Microkinetic modeling was used to simulate the reaction rate in the CO₂RR, solved by CATKINAS code:^61,62

$$\frac{\partial {\theta }_{i}}{\partial t}=0$$

(2)

$$\mathop{\sum}\limits_{i}{\theta }_{i}=1$$

(3)

The reaction rate on surfaces was described by⁶³

$$r={\theta }_{{{{{{\rm{A}}}}}}}{\theta }_{{{{{{\rm{B}}}}}}}\frac{{k}_{{{{{{\rm{B}}}}}}}T}{h}{{{{{{\rm{e}}}}}}}^{-{G}_{{{{{{\rm{a}}}}}}}/{k}_{{{{{{\rm{B}}}}}}}T}$$

(4)

Equations (2–4) were referred to in a previous work⁶⁴. A temperature of 300 K was applied with all the gas-phase pressures (including P_H+) set to 1.0⁶⁵. The reaction rate of CO₂RR to C₂₊ products was estimated based on the Arrhenius equation and the CO* coverage at a steady state.

The FE was described by

$${{{{{\rm{FE}}}}}}/\%=\tfrac{n(i){{{{{\rm{TOF}}}}}}(i)}{\sum n\left(i\right){{{{{\rm{TOF}}}}}}(i)}\times 100$$

(5)

where n(i) represents the electron transfer number and TOF(i) is the turnover frequency obtained by microkinetic simulation for product i.

We have also strictly investigated the potential effects on the adsorption energy of CO*. An electric field was applied in DFT calculations. Based on a parallel-plate capacitor model, a linear correlation between the electric field and absolute potential was approximated as following:⁶⁶

$$E=\frac{\sigma }{\varepsilon {\varepsilon }_{0}}=\frac{{C}_{{{{{{\rm{H}}}}}}}({U}_{{{{{{\rm{SHE}}}}}}}-{U}_{{{{{{\rm{PZC}}}}}}})}{\varepsilon {\varepsilon }_{0}}$$

(6)

where σ is the surface charge density and ε and ε₀ are the dielectric constants of vacuum and water near the interface, which were set to 8.85 × 10⁻¹² F m⁻¹ and 2 (unitless), respectively. C_H refers to the Helmholtz capacitance (μF cm⁻²), which was set to 25 μF cm⁻². U_SHE is the electrode potential referenced to a standard hydrogen electrode (SHE). U_PZC refers to the potential of zero charge (PZC) versus SHE, which was set to be −0.9 V⁶⁷.
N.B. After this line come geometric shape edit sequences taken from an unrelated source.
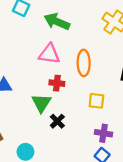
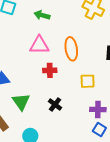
green arrow: (57, 22) -> (42, 15), size x0.7
green triangle: (41, 103) -> (21, 102), moved

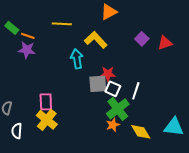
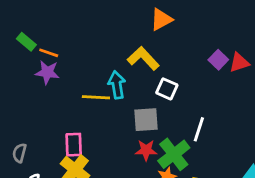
yellow line: (62, 24) -> (96, 97), moved
purple square: (142, 39) -> (218, 60), moved
red star: (108, 74) -> (146, 150), moved
white square: (113, 89) -> (167, 89), moved

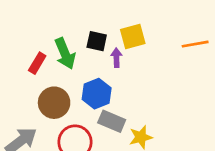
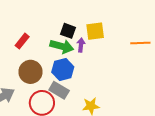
green arrow: (65, 54) -> (62, 46), moved, turned -60
gray rectangle: (112, 121) -> (59, 90), moved

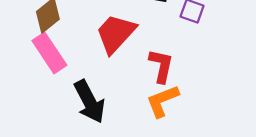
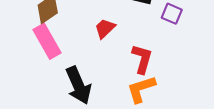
red trapezoid: (116, 33) -> (105, 28), size x0.6

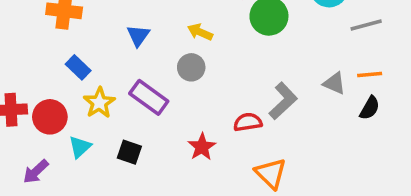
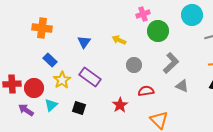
gray circle: (191, 67) -> (134, 65), moved
gray triangle: (334, 83) -> (182, 86), moved
gray L-shape: (283, 101) -> (171, 63), moved
purple arrow: (36, 172) -> (26, 110), moved, turned 77

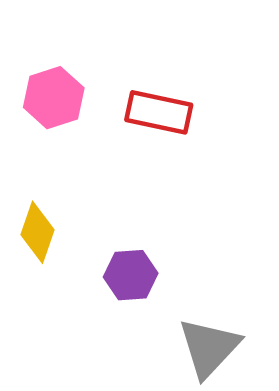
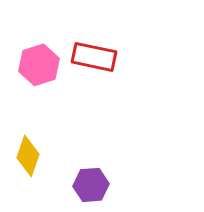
red rectangle: (159, 112) -> (94, 57), moved

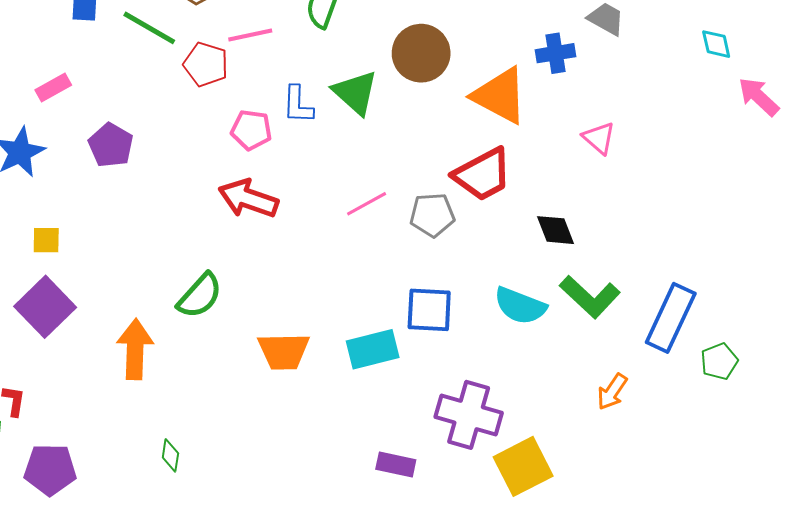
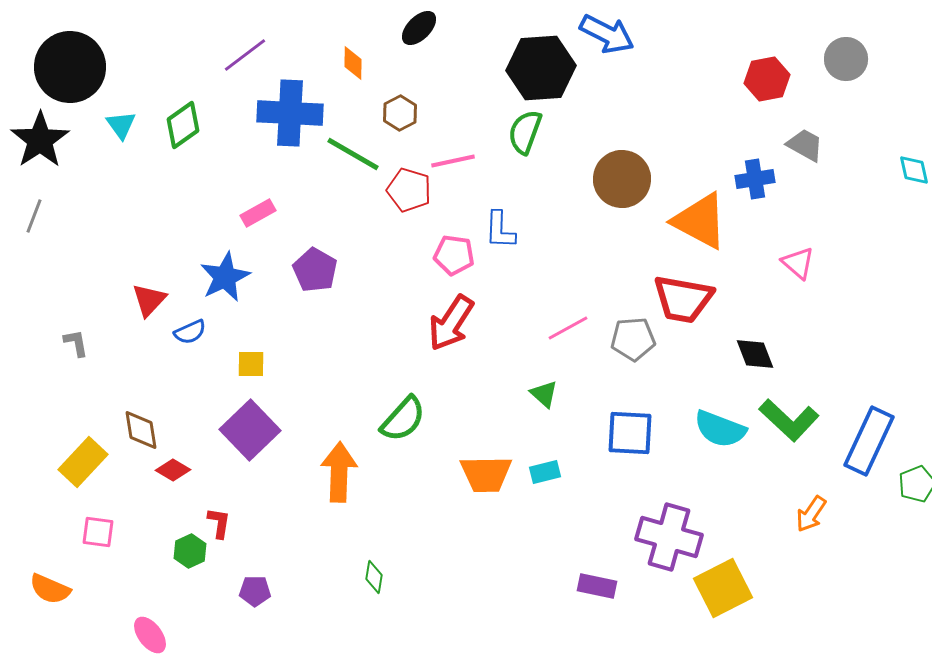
green triangle: (355, 93) -> (544, 394), moved, size x0.6
red trapezoid: (483, 174) -> (683, 299), turned 38
red arrow: (248, 199) -> (451, 323), turned -76
cyan rectangle: (373, 349) -> (545, 472), moved, size x0.6
purple pentagon: (50, 470) -> (255, 591), size x0.6

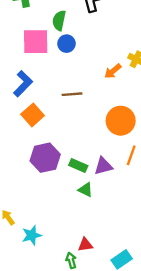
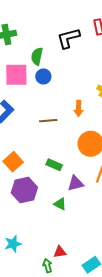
orange arrow: (113, 71) -> (79, 108), moved, turned -49
orange square: (33, 115) -> (13, 162), moved
purple hexagon: (45, 158) -> (24, 190), moved
green rectangle: (78, 165) -> (54, 165), moved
The SHE could be converted to the RHE by the following formula:

$${U}_{{{{{{\rm{RHE}}}}}}}={U}_{{{{{{\rm{SHE}}}}}}}+0.059{{{{{\rm{pH}}}}}}$$

(7)

The calculated adsorption energies of CO* changed very little (<0.05 eV) with potentials between 0 and −1.2 V vs. RHE, which showed consistent trends for Cu (211) and Sb₁Cu-5 (211). All insights and conclusions shown in the main text are still reliable. In addition, by varying potentials from −0.2 to −0.7 V vs. RHE, the calculated adsorption energies of CO* weaken from −0.13 to −0.11 eV on Sb₁Cu-5 (211) and from −0.23 to −0.20 eV on Cu (211), which showed consistent trends with the results of the in situ ATR-SEIRAS spectra (Fig. 3b–d).

Additional microkinetic modeling was performed to double-check the reliability of the present kinetic analysis. All conclusions are not affected. Overall, the potential effects on the adsorption energy of CO* were ignored in the calculation of free energy change.